Estava lá.
Eu no meio de tantas pessoas, próximo aos arranha-céus que me tornou pequeno. Um peso insignificante em meio à solidão de pensamentos.
O meu olhar estava abatido, desprezado por mim e tão certo, transparente para aquelas outras pessoas que tiveram os seus olhares direcionados ao meu rosto. Tudo estava tão confuso, atrasado, já é tarde.
Para pensar em corrigir algo, mudar alguma ação, deixar transparecer o ódio para esconder o amor. Talvez seja essa a forma para proteger o coração. As informações armazenadas convulsionam a realidade e brincam de ninar com a fantasia.

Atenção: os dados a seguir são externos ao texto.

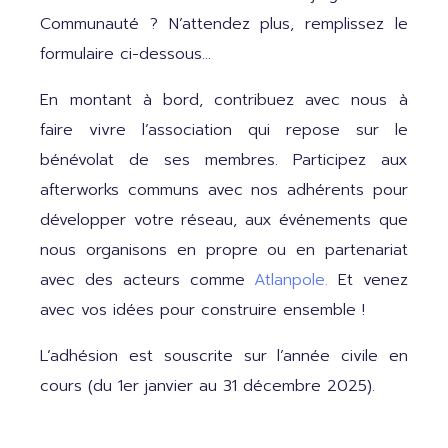
Communauté ? N’attendez plus, remplissez le
formulaire ci-dessous…
En montant à bord, contribuez avec nous à
faire vivre l’association qui repose sur le
bénévolat de ses membres. Participez aux
afterworks communs avec nos adhérents pour
développer votre réseau, aux événements que
nous organisons en propre ou en partenariat
avec des acteurs comme
Atlanpole.
Et venez
avec vos idées pour construire ensemble !
L’adhésion est souscrite sur l’année civile en
cours (du 1er janvier au 31 décembre 2025).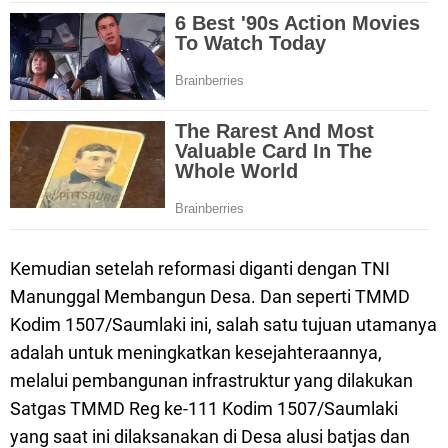
Kemudian setelah reformasi diganti dengan TNI
Manunggal Membangun Desa. Dan seperti TMMD
Kodim 1507/Saumlaki ini, salah satu tujuan utamanya
adalah untuk meningkatkan kesejahteraannya,
melalui pembangunan infrastruktur yang dilakukan
Satgas TMMD Reg ke-111 Kodim 1507/Saumlaki
yang saat ini dilaksanakan di Desa alusi batjas dan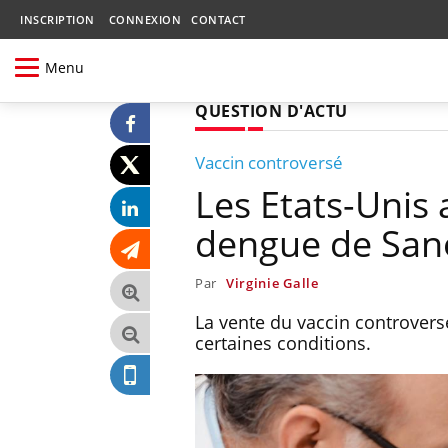
INSCRIPTION
CONNEXION
CONTACT
Menu
QUESTION D'ACTU
Vaccin controversé
Les Etats-Unis 
dengue de San
Par
Virginie Galle
La vente du vaccin controvers
certaines conditions.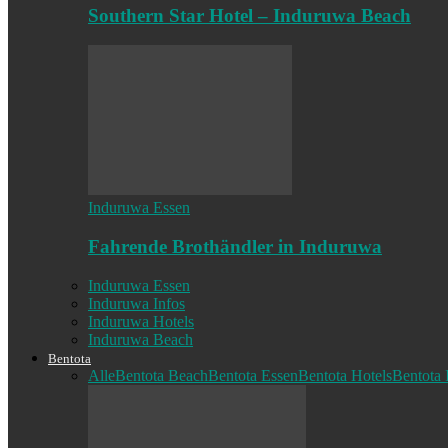
Southern Star Hotel – Induruwa Beach
Induruwa Essen
Fahrende Brothändler in Induruwa
Induruwa Essen
Induruwa Infos
Induruwa Hotels
Induruwa Beach
Bentota
Alle
Bentota Beach
Bentota Essen
Bentota Hotels
Bentota 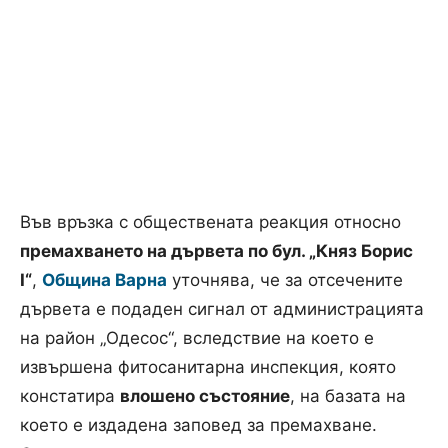
Във връзка с обществената реакция относно
премахването на дървета по бул. „Княз Борис
I“
,
Община Варна
уточнява, че за отсечените
дървета е подаден сигнал от администрацията
на район „Одесос“, вследствие на което е
извършена фитосанитарна инспекция, която
констатира
влошено състояние
, на базата на
което е издадена заповед за премахване.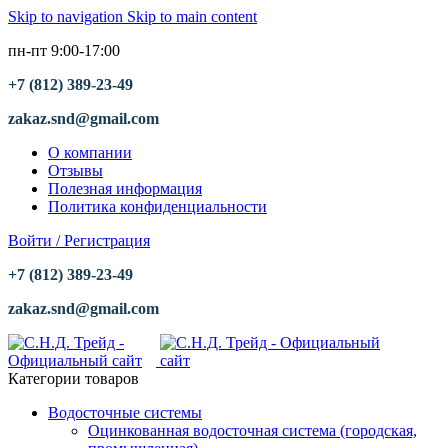
Skip to navigation
Skip to main content
пн-пт 9:00-17:00
+7 (812) 389-23-49
zakaz.snd@gmail.com
О компании
Отзывы
Полезная информация
Политика конфиденциальности
Войти / Регистрация
+7 (812) 389-23-49
zakaz.snd@gmail.com
Категории товаров
Водосточные системы
Оцинкованная водосточная система (городская,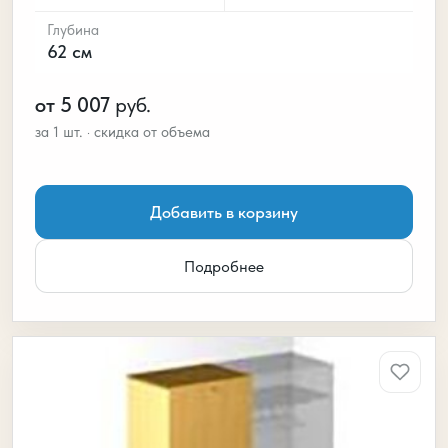
Глубина
62 см
от 5 007
руб.
Добавить в корзину
Подробнее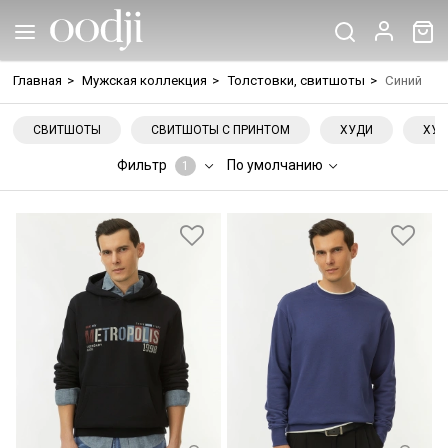
Главная
>
Мужская коллекция
>
Толстовки, свитшоты
>
Синий
СВИТШОТЫ
СВИТШОТЫ С ПРИНТОМ
ХУДИ
ХУД
Фильтр
По умолчанию
1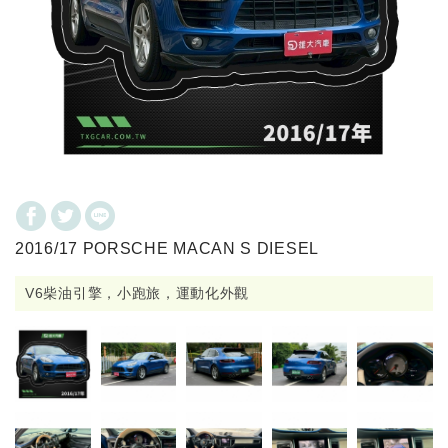
2016/17 PORSCHE MACAN S DIESEL
V6柴油引擎，小跑旅，運動化外觀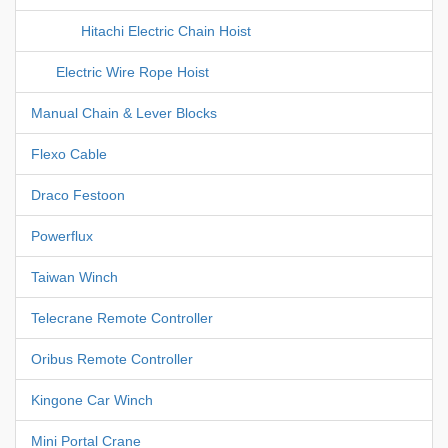
Hitachi Electric Chain Hoist
Electric Wire Rope Hoist
Manual Chain & Lever Blocks
Flexo Cable
Draco Festoon
Powerflux
Taiwan Winch
Telecrane Remote Controller
Oribus Remote Controller
Kingone Car Winch
Mini Portal Crane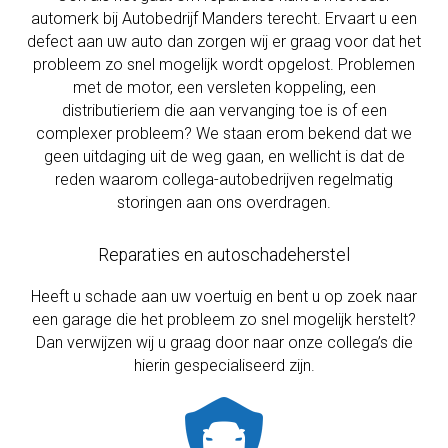
automerk bij Autobedrijf Manders terecht. Ervaart u een
defect aan uw auto dan zorgen wij er graag voor dat het
probleem zo snel mogelijk wordt opgelost. Problemen
met de motor, een versleten koppeling, een
distributieriem die aan vervanging toe is of een
complexer probleem? We staan erom bekend dat we
geen uitdaging uit de weg gaan, en wellicht is dat de
reden waarom collega-autobedrijven regelmatig
storingen aan ons overdragen.
Reparaties en autoschadeherstel
Heeft u schade aan uw voertuig en bent u op zoek naar
een garage die het probleem zo snel mogelijk herstelt?
Dan verwijzen wij u graag door naar onze collega’s die
hierin gespecialiseerd zijn.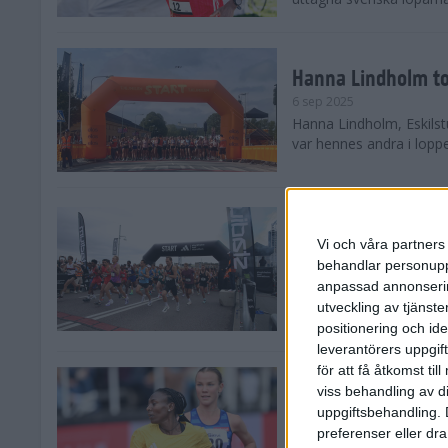
Hanna Lindholm to
6 sep 2025
Hanna Lindholm, Eskilstu
var hennes andra i lopp
Snabbaste segertid
Stockholm Halvma
Vi och våra partners 
30 aug 2025
behandlar personuppg
Ett slutsålt och rekord
anpassad annonserin
nästintill perfekt löparv
utveckling av tjänster
var 19,866 löpare anmäld
positionering och id
leverantörers uppgift
för att få åtkomst ti
Löparna viktiga n
viss behandling av d
26 aug 2025
uppgiftsbehandling. 
Den hundrade upplagan 
preferenser eller dra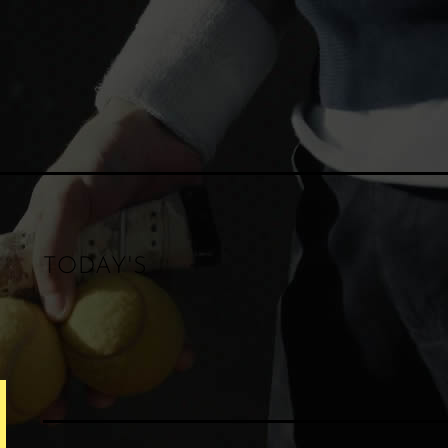
TODAY'S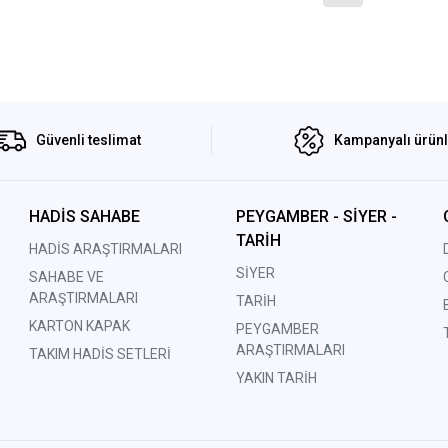
Güvenli teslimat
Kampanyalı ürün
HADİS SAHABE
PEYGAMBER - SİYER -
TARİH
HADİS ARAŞTIRMALARI
SİYER
SAHABE VE
ARAŞTIRMALARI
TARİH
KARTON KAPAK
PEYGAMBER
ARAŞTIRMALARI
TAKIM HADİS SETLERİ
YAKIN TARİH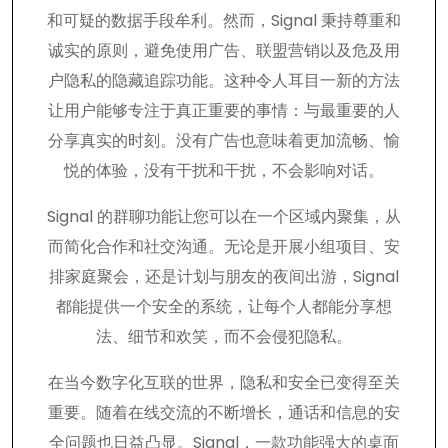
和可疑的数据手段牟利。然而，Signal 秉持尊重和
诚实的原则，避免使用广告、联盟营销以及危及用
户隐私的隐藏追踪功能。这种令人耳目一新的方法
让用户能够专注于真正重要的事情：与最重要的人
分享真实的时刻。没有广告也意味着更加流畅、愉
悦的体验，没有干扰和干扰，不会影响对话。
Signal 的群聊功能让您可以在一个区域内聚集，从
而简化合作和社交沟通。无论是开展小组项目、安
排家庭聚会，还是计划与朋友的夜间出游，Signal
都能提供一个安全的系统，让每个人都能分享想
法、细节和欢笑，而不会侵犯隐私。
在当今数字化互联的世界，隐私和安全已变得至关
重要。随着在线交流的不断增长，通话和信息的安
全问题也日益凸显。Signal，一款功能强大的桌面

Sento-me. No antepenúltimo banco do lado esquerdo do trólebus, olho para a praça em direção aos logotipos, marcas, valores, cores, universos, o vazio. Em todas aquelas pessoas amontoadas, jogadas, concentradas em suas vidas cronometradas, ajustadas. Desajustadas.
Sinto-me. Intrigado, convidado, a percorrer de um lado para o outro, mas sem destino. Os odores multiplicados fazem-me como um cão cego a andar na escuridão. Os gritos, os alertas, as sirenes, a brecada repentina de um carro em velocidade, a turbina de um avião em um vôo rasante. Por favor, me dê um instante.
Meu celular toca. Faz-me retornar a minha órbita urbana, castigada, a poluição não foi também amenizado, o tempo não virou em chuva e pelo contrário, tudo continua seco. Como a simplicidade das coisas, a cor cinza mesclado com os grafites e procuram-se a tonalidade de transparência da alma – resolvo não atender o celular.
Mais uma ligação perdida como eu, mais uma mensagem como a minha sem resposta e outra pessoa como eu do outro lado querendo respostas. O fator preocupação deve incomodar talvez tirar o sono, mas não a sensação de culpa. E, já me falaram um dia sobre a ternura.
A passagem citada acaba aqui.